Этот комплимент, переданный в письме отцу, был для того не просто приятен — он послужил новой вспышкой к активизации его проповеднической деятельности. Варлам еще дома постоянно водил отца на всевозможные диспуты и лекции и слушал их сам. Знаменательнейшее признание: став постоянным поводырем отца, Шаламов учился у него «крепости душевной». Прежняя напряженность отношений сменилась уважением.
Незаурядный оратор, о. Тихон часто прибегал в своих речах и проповедях к светским примерам. Варлам запомнил его комментарий к известному каламбуру Вольтера о том, что «верующий лавочник обманет меньше, чем неверующий лавочник»: «Если это так, одного этого достаточно, чтобы оправдать существование религии».
Отец продолжал выступать с проповедями и докладами вплоть до полного краха церковной жизни в 1930 году, когда были закрыты сразу 37 храмов и прекратились колокольные звоны. А одно из последних выступлений о. Тихона, зафиксированное в протоколе собрания Вологодского епархиального управления в июле 1929 года, гласило: «Возвысить храм, поднять его воспитательное значение и ввести пасомых в активную храмовую жизнь и работу…»
Шаламов считал отца неисправимым идеалистом и позитивистом. «Отец не понял чего-то очень важного, что случилось со страной, чего не могли предсказать никакие футурологи из русской интеллигенции, — писал он. — Девятнадцатый век боялся заглядывать в те провалы, бездны, пустоты, которые все открылись двадцатому столетию». Еще более резко об этом сказано в набросках к «Четвертой Вологде»: «Отец, укрытый слепотой, при новых тяжких известиях говорил: "Все это пустяки". Увы, это не было пустяками. Выступала на свет подлинная Расея, со всей ее злобностью, жадностью, ненавистью ко всему…»

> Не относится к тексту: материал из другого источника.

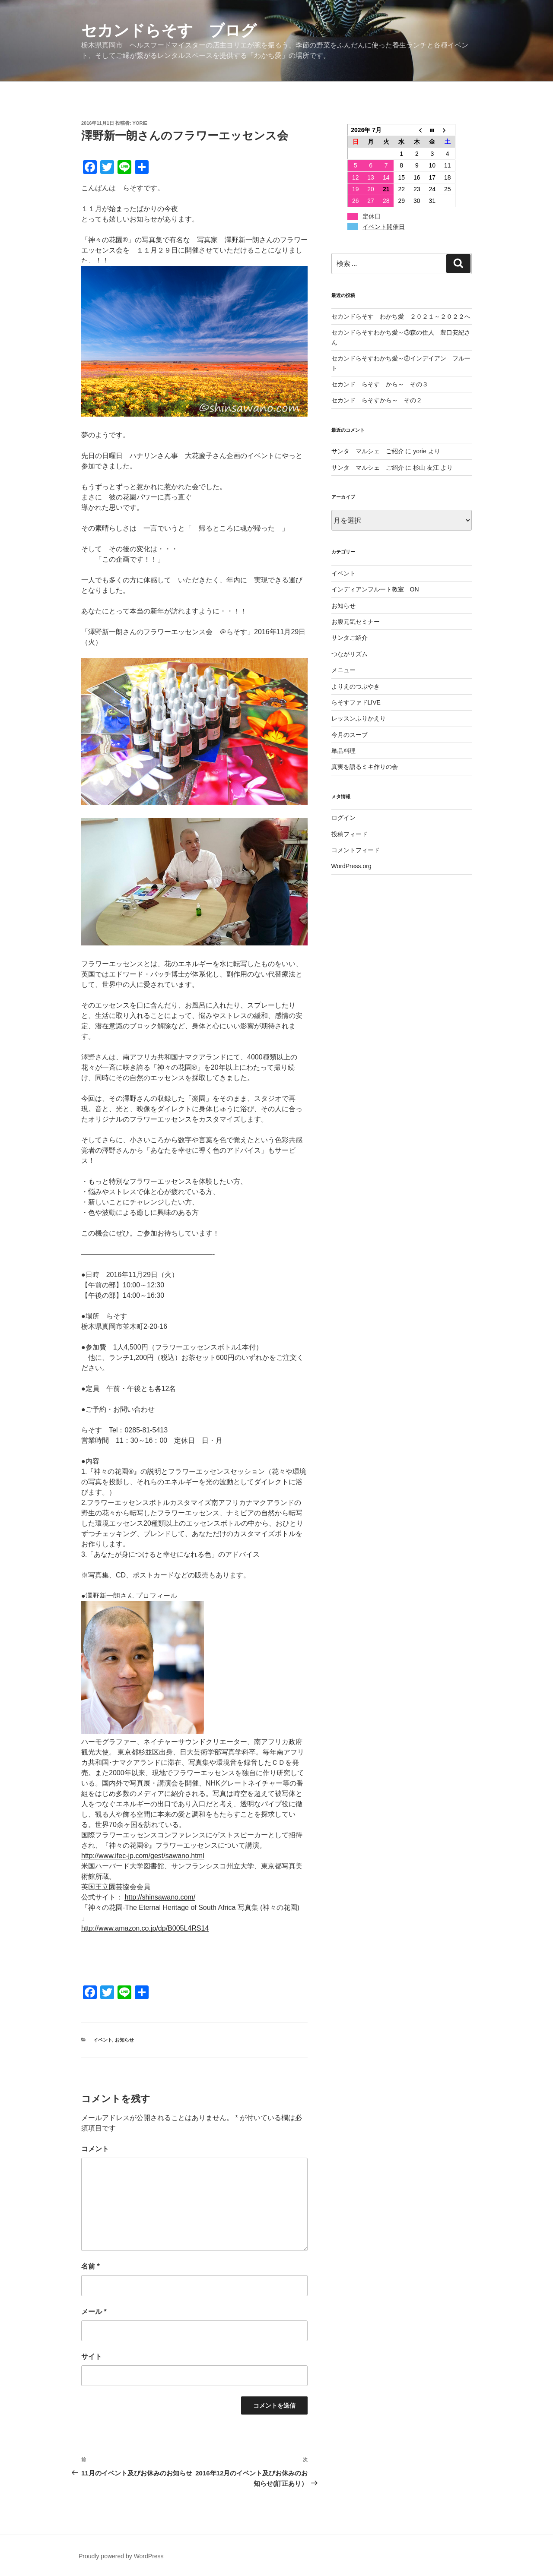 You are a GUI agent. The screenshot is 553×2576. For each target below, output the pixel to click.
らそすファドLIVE (356, 702)
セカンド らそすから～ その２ (379, 400)
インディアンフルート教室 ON (375, 589)
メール (94, 2311)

Прямым олицетворением этой дикой, нехристианизированной и воинственно-злобной «Расеи» можно считать всевозможные нападки на отца, которому, по словам Шаламова, «мстили все и за все — за грамотность, за интеллигентность». Характерны заметки-доносы в местных газетах 1919 года под названиями «Поп в советском учреждении» и «Поп у книги», по-своему освещавшие просветительскую деятельность отца: о нем говорилось как о «служителе бога», «представителе касты самой ненавистной и самой злобной, в течение веков державшей народный ум в темноте и невежестве». Но еще более характерна история с местным заведующим губпросветом Ежкиным, который всячески препятствовал — и отцу, и сыну — при попытке получить для Варлама направление в вуз после школы. Сцена, описанная в «Четвертой Вологде», ярко иллюстрирует новые вологодские (и не только вологодские) нравы:
«Товарищ Ежкин был возмущен до глубины души такой наглой просьбой: "Поп в кабинете!" Голос Ежкина звенел:
— Нет, ваш сын, гражданин Шаламов, не получит высшего образования. Поняли?
Отец молчал.
— Ну, а ты, — обратился заведующий ко мне. — Ты-то понял? Отцу твоему в гроб пора, а он еще обивает пороги, просит. Ты-то понял? Вот именно потому, что у тебя хорошие способности — ты и не будешь учиться в высшем учебном заведении — в вузе советском.
И товарищ Ежкин сложил фигу и поднес к моим глазам.
— Это я ему фигу показываю, — разъяснил заведующий слепому, — чтобы вы тоже знали.
— Пойдем, папа, — сказал я и вывел отца в коридор…» Какую Вологду — «первую», «пятую», «десятую», «сотую»,
разрушенную и размененную задешево — представлял Ежкин, по его хамству судить трудно. Но формально он стоял на букве закона: о. Тихон был «лишенцем», то есть лишенным по Конституции РСФСР 1918 года избирательных прав (из-за своего священства), и эта дискриминационная мера распространялась и на детей «лишенцев»: им официально был закрыт доступ в высшие учебные заведения.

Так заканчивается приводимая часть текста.